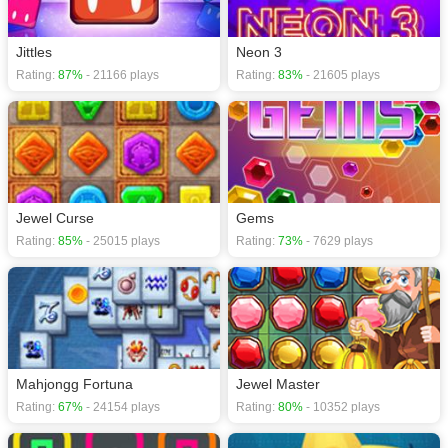
Jittles
Neon 3
Rating:
87%
- 21166 plays
Rating:
83%
- 21605 plays
Jewel Curse
Gems
Rating:
85%
- 25015 plays
Rating:
73%
- 7629 plays
Mahjongg Fortuna
Jewel Master
Rating:
67%
- 24154 plays
Rating:
80%
- 10352 plays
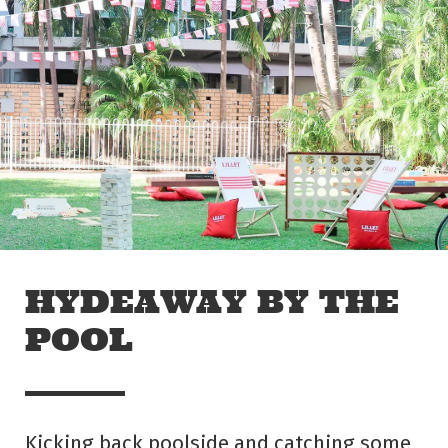
Skip to main content
Off The Leash
HYDEAWAY BY THE
POOL
Kicking back poolside and catching some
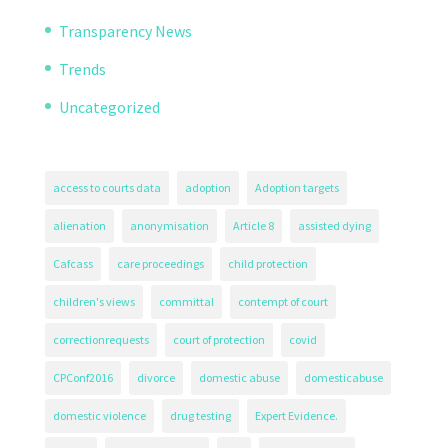
Transparency News
Trends
Uncategorized
access to courts data
adoption
Adoption targets
alienation
anonymisation
Article 8
assisted dying
Cafcass
care proceedings
child protection
children's views
committal
contempt of court
correctionrequests
court of protection
covid
CPConf2016
divorce
domestic abuse
domesticabuse
domestic violence
drug testing
Expert Evidence.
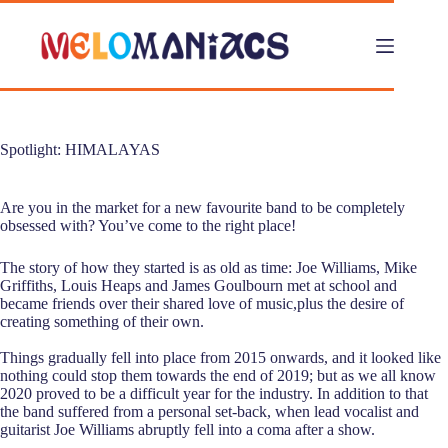
Skip
to
content
Spotlight: HIMALAYAS
Are you in the market for a new favourite band to be completely
obsessed with? You’ve come to the right place!
The story of how they started is as old as time: Joe Williams, Mike
Griffiths, Louis Heaps and James Goulbourn met at school and
became friends over their shared love of music,plus the desire of
creating something of their own.
Things gradually fell into place from 2015 onwards, and it looked like
nothing could stop them towards the end of 2019; but as we all know
2020 proved to be a difficult year for the industry. In addition to that
the band suffered from a personal set-back, when lead vocalist and
guitarist Joe Williams abruptly fell into a coma after a show.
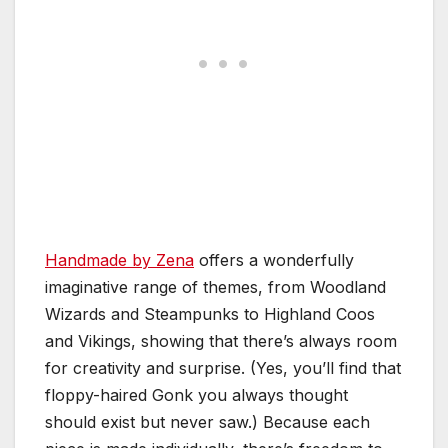
Handmade by Zena
offers a wonderfully
imaginative range of themes, from Woodland
Wizards and Steampunks to Highland Coos
and Vikings, showing that there’s always room
for creativity and surprise. (Yes, you’ll find that
floppy-haired Gonk you always thought
should exist but never saw.) Because each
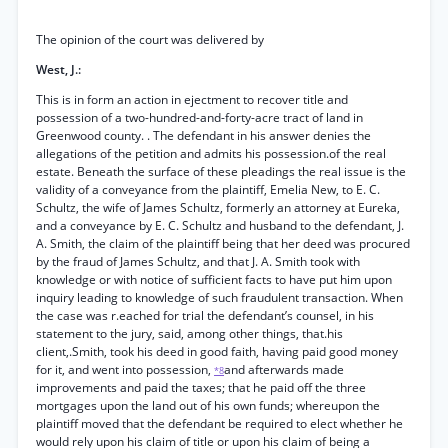
The opinion of the court was delivered by
West, J.:
This is in form an action in ejectment to recover title and
possession of a two-hundred-and-forty-acre tract of land in
Greenwood county. . The defendant in his answer denies the
allegations of the petition and admits his possession.of the real
estate. Beneath the surface of these pleadings the real issue is the
validity of a conveyance from the plaintiff, Emelia New, to E. C.
Schultz, the wife of James Schultz, formerly an attorney at Eureka,
and a conveyance by E. C. Schultz and husband to the defendant, J.
A. Smith, the claim of the plaintiff being that her deed was procured
by the fraud of James Schultz, and that J. A. Smith took with
knowledge or with notice of sufficient facts to have put him upon
inquiry leading to knowledge of such fraudulent transaction. When
the case was r.eached for trial the defendant’s counsel, in his
statement to the jury, said, among other things, that.his
client,.Smith, took his deed in good faith, having paid good money
for it, and went into possession,
and afterwards made
*8
improvements and paid the taxes; that he paid off the three
mortgages upon the land out of his own funds; whereupon the
plaintiff moved that the defendant be required to elect whether he
would rely upon his claim of title or upon his claim of being a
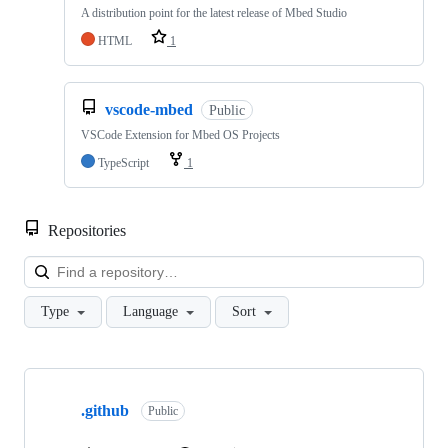
A distribution point for the latest release of Mbed Studio
HTML
1
vscode-mbed
Public
VSCode Extension for Mbed OS Projects
TypeScript
1
Repositories
Loa
Type
Language
Sort
Showing
10
.github
of
Public
682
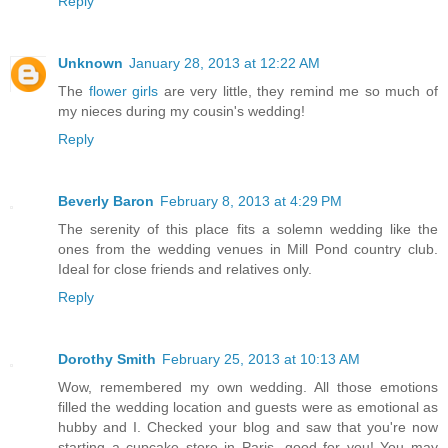
Reply
Unknown
January 28, 2013 at 12:22 AM
The
flower girls
are very little, they remind me so much of
my nieces during my cousin's wedding!
Reply
Beverly Baron
February 8, 2013 at 4:29 PM
The serenity of this place fits a solemn wedding like the
ones from the wedding venues in Mill Pond country club.
Ideal for close friends and relatives only.
Reply
Dorothy Smith
February 25, 2013 at 10:13 AM
Wow, remembered my own wedding. All those emotions
filled the wedding location and guests were as emotional as
hubby and I. Checked your blog and saw that you're now
starting a cupcake store in Paris, good for you! You may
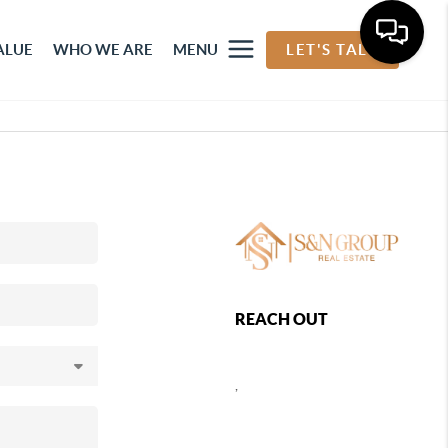
ALUE
WHO WE ARE
MENU
LET'S TALK
REACH OUT
,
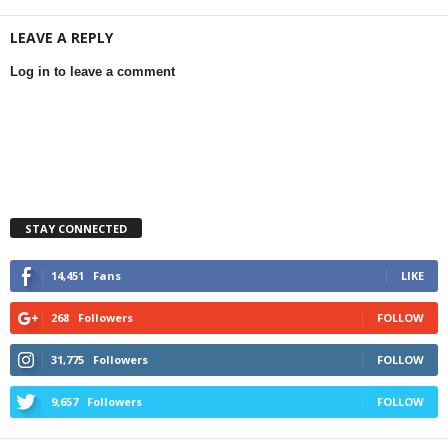
LEAVE A REPLY
Log in to leave a comment
STAY CONNECTED
14,451
Fans
LIKE
268
Followers
FOLLOW
31,775
Followers
FOLLOW
9,657
Followers
FOLLOW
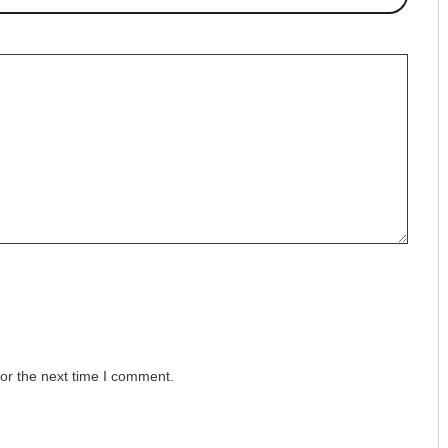
or the next time I comment.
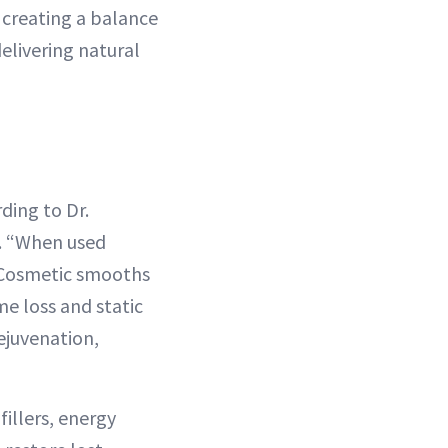
t creating a balance
elivering natural
ding to Dr.
s. “When used
x Cosmetic smooths
e loss and static
ejuvenation,
illers, energy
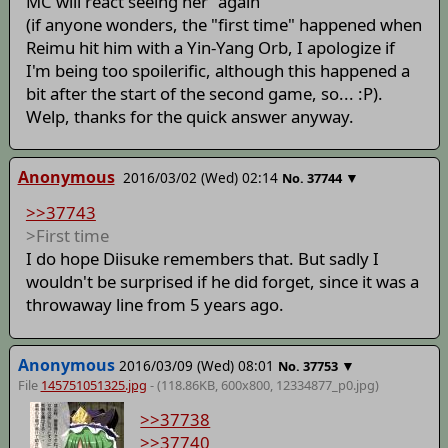
MC will react seeing her "again"
(if anyone wonders, the "first time" happened when
Reimu hit him with a Yin-Yang Orb, I apologize if
I'm being too spoilerific, although this happened a
bit after the start of the second game, so... :P).
Welp, thanks for the quick answer anyway.
Anonymous
2016/03/02 (Wed) 02:14
▼
No.
37744
>>37743
>First time
I do hope Diisuke remembers that. But sadly I
wouldn't be surprised if he did forget, since it was a
throwaway line from 5 years ago.
Anonymous
2016/03/09 (Wed) 08:01
▼
No.
37753
File
145751051325.jpg
- (118.86KB, 600x800,
12334877_p0
.jpg)
>>37738
>>37740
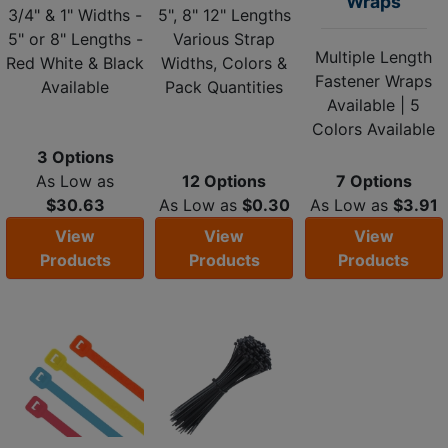
Wraps
3/4" & 1" Widths -
5", 8" 12" Lengths
5" or 8" Lengths -
Various Strap
Multiple Length
Red White & Black
Widths, Colors &
Fastener Wraps
Available
Pack Quantities
Available | 5
Colors Available
3 Options
As Low as
12 Options
7 Options
$30.63
As Low as
$0.30
As Low as
$3.91
View
View
View
Products
Products
Products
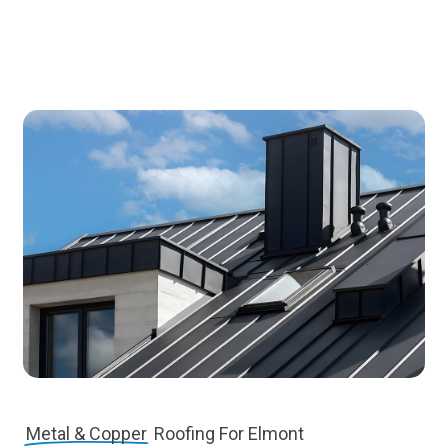
Metal & Copper
Roofing For Elmont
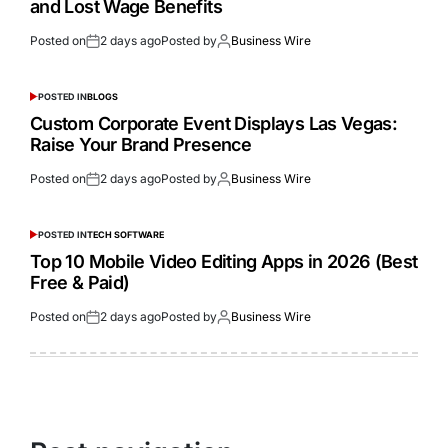
and Lost Wage Benefits
Posted on
2 days ago
Posted by
Business Wire
POSTED IN
BLOGS
Custom Corporate Event Displays Las Vegas:
Raise Your Brand Presence
Posted on
2 days ago
Posted by
Business Wire
POSTED IN
TECH SOFTWARE
Top 10 Mobile Video Editing Apps in 2026 (Best
Free & Paid)
Posted on
2 days ago
Posted by
Business Wire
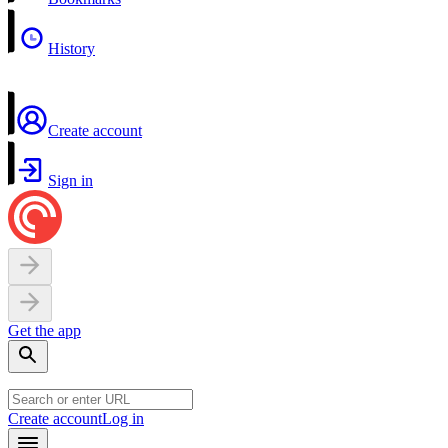
History
Create account
Sign in
Get the app
Create account
Log in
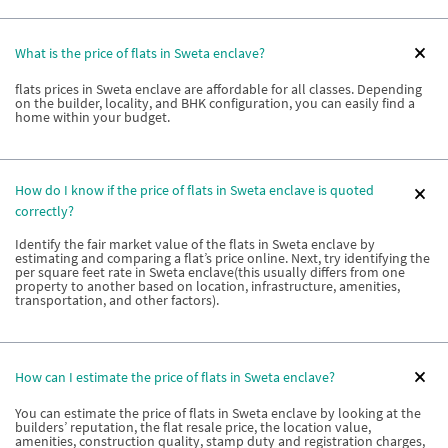
What is the price of flats in Sweta enclave?
flats prices in Sweta enclave are affordable for all classes. Depending
on the builder, locality, and BHK configuration, you can easily find a
home within your budget.
How do I know if the price of flats in Sweta enclave is quoted
correctly?
Identify the fair market value of the flats in Sweta enclave by
estimating and comparing a flat’s price online. Next, try identifying the
per square feet rate in Sweta enclave(this usually differs from one
property to another based on location, infrastructure, amenities,
transportation, and other factors).
How can I estimate the price of flats in Sweta enclave?
You can estimate the price of flats in Sweta enclave by looking at the
builders’ reputation, the flat resale price, the location value,
amenities, construction quality, stamp duty and registration charges,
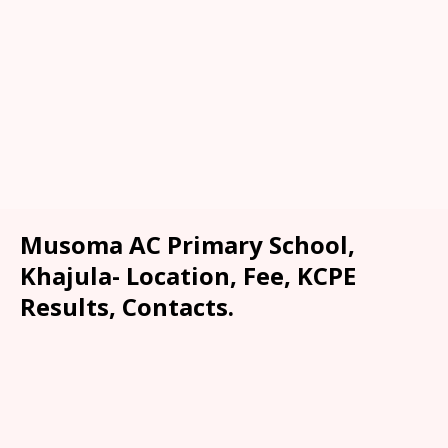
Musoma AC Primary School,
Khajula- Location, Fee, KCPE
Results, Contacts.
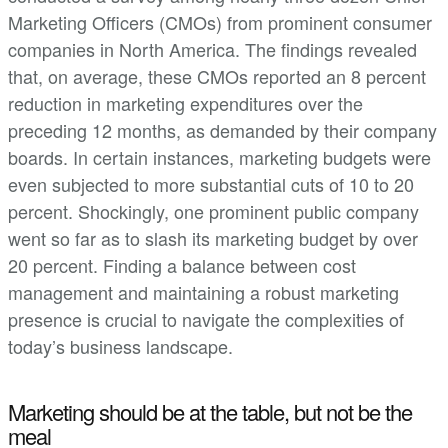
Marketing Officers (CMOs) from prominent consumer
companies in North America. The findings revealed
that, on average, these CMOs reported an 8 percent
reduction in marketing expenditures over the
preceding 12 months, as demanded by their company
boards. In certain instances, marketing budgets were
even subjected to more substantial cuts of 10 to 20
percent. Shockingly, one prominent public company
went so far as to slash its marketing budget by over
20 percent. Finding a balance between cost
management and maintaining a robust marketing
presence is crucial to navigate the complexities of
today’s business landscape.
Marketing should be at the table, but not be the
meal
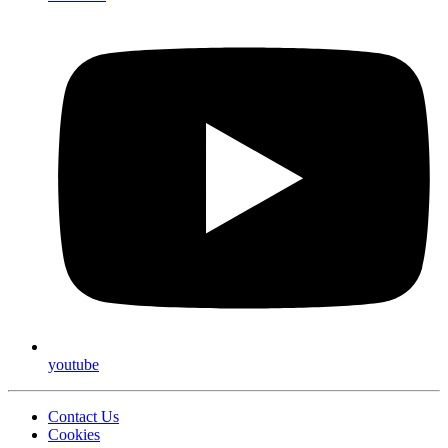
youtube
Contact Us
Cookies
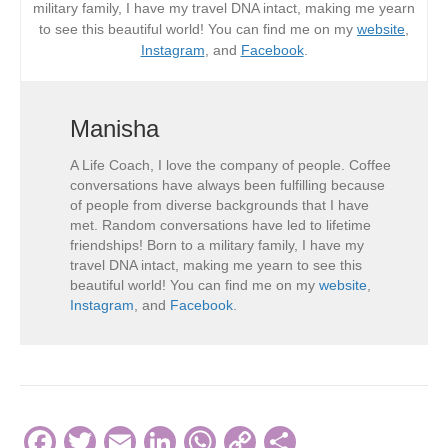
military family, I have my travel DNA intact, making me yearn
to see this beautiful world! You can find me on my
website
,
Instagram
, and
Facebook
.
Manisha
A Life Coach, I love the company of people. Coffee
conversations have always been fulfilling because
of people from diverse backgrounds that I have
met. Random conversations have led to lifetime
friendships! Born to a military family, I have my
travel DNA intact, making me yearn to see this
beautiful world! You can find me on my
website
,
Instagram
, and
Facebook
.
F
T
E
Li
W
C
S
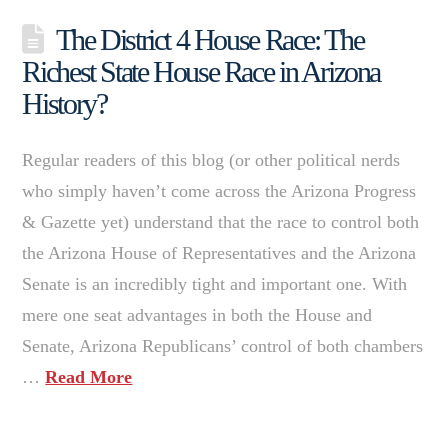
The District 4 House Race: The
Richest State House Race in Arizona
History?
Regular readers of this blog (or other political nerds
who simply haven’t come across the Arizona Progress
& Gazette yet) understand that the race to control both
the Arizona House of Representatives and the Arizona
Senate is an incredibly tight and important one. With
mere one seat advantages in both the House and
Senate, Arizona Republicans’ control of both chambers
…
Read More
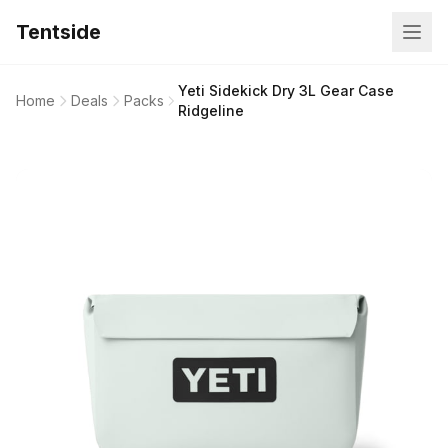
Tentside
Yeti Sidekick Dry 3L Gear Case
Home
Deals
Packs
Ridgeline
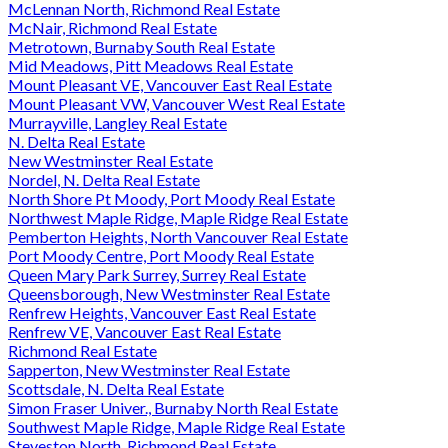
McLennan North, Richmond Real Estate
McNair, Richmond Real Estate
Metrotown, Burnaby South Real Estate
Mid Meadows, Pitt Meadows Real Estate
Mount Pleasant VE, Vancouver East Real Estate
Mount Pleasant VW, Vancouver West Real Estate
Murrayville, Langley Real Estate
N. Delta Real Estate
New Westminster Real Estate
Nordel, N. Delta Real Estate
North Shore Pt Moody, Port Moody Real Estate
Northwest Maple Ridge, Maple Ridge Real Estate
Pemberton Heights, North Vancouver Real Estate
Port Moody Centre, Port Moody Real Estate
Queen Mary Park Surrey, Surrey Real Estate
Queensborough, New Westminster Real Estate
Renfrew Heights, Vancouver East Real Estate
Renfrew VE, Vancouver East Real Estate
Richmond Real Estate
Sapperton, New Westminster Real Estate
Scottsdale, N. Delta Real Estate
Simon Fraser Univer., Burnaby North Real Estate
Southwest Maple Ridge, Maple Ridge Real Estate
Steveston North, Richmond Real Estate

──────────────────────────────

Emit the lines of the material exactly, from its first line to the line containing "Are you in the", inclusive; leave every picture out.

_YOUR SOLUTION:_
Jittles
Neon 3
Rating:
87%
- 21166 plays
Rating:
83%
- 21605 plays
Jewel Curse
Gems
Rating:
85%
- 25015 plays
Rating:
73%
- 7629 plays
Mahjongg Fortuna
Jewel Master
Rating:
67%
- 24154 plays
Rating:
80%
- 10352 plays
Skip to main content
Off The Leash
HYDEAWAY BY THE
POOL
Kicking back poolside and catching some
Transparency News
Trends
Uncategorized
access to courts data
adoption
Adoption targets
alienation
anonymisation
Article 8
assisted dying
Cafcass
care proceedings
child protection
children's views
committal
contempt of court
correctionrequests
court of protection
covid
CPConf2016
divorce
domestic abuse
domesticabuse
domestic violence
drug testing
Expert Evidence.
Skip
to
content
Spotlight: HIMALAYAS
Are you in the market for a new favourite band to be completely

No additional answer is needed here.